* ABOUT THIS TASK: Only lines containing the string "gracias" belong in the answer; find them in the records and copy them.

* RECORDS FOR THIS TASK:
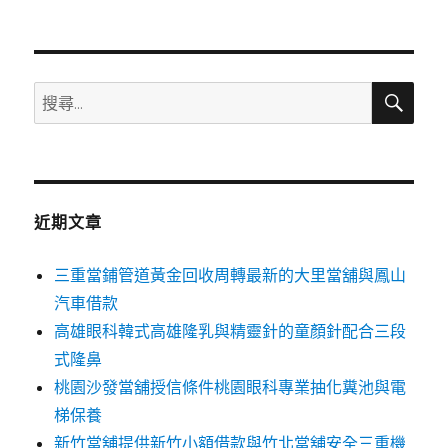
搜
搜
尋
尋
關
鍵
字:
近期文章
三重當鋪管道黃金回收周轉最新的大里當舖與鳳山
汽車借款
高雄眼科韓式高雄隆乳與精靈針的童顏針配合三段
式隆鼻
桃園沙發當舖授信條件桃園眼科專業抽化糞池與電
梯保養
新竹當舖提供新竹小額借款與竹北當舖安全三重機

---

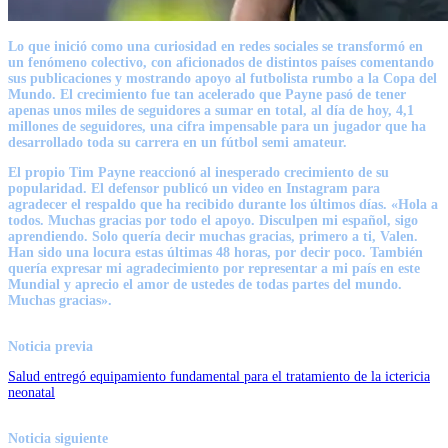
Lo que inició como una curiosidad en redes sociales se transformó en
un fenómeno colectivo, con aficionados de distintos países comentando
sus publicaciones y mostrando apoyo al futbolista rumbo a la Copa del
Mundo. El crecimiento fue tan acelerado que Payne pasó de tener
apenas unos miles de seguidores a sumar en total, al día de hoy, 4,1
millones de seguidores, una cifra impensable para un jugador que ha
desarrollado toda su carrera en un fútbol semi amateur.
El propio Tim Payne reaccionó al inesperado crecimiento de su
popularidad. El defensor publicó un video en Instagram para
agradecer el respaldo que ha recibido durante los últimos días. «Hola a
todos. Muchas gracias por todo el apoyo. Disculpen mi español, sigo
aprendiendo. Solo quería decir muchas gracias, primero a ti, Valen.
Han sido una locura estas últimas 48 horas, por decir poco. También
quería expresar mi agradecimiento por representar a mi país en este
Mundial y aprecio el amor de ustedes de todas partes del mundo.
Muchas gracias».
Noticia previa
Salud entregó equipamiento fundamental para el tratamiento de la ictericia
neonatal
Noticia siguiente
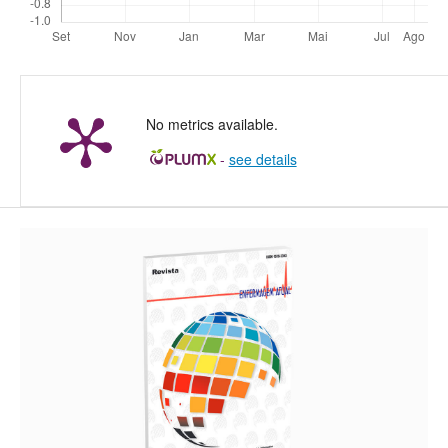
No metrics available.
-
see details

---

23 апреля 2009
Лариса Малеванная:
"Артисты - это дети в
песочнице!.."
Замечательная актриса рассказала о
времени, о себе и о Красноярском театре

* ANSWER SECTION:
todos. Muchas gracias por todo el apoyo. Disculpen mi español, sigo
aprendiendo. Solo quería decir muchas gracias, primero a ti, Valen.
Muchas gracias».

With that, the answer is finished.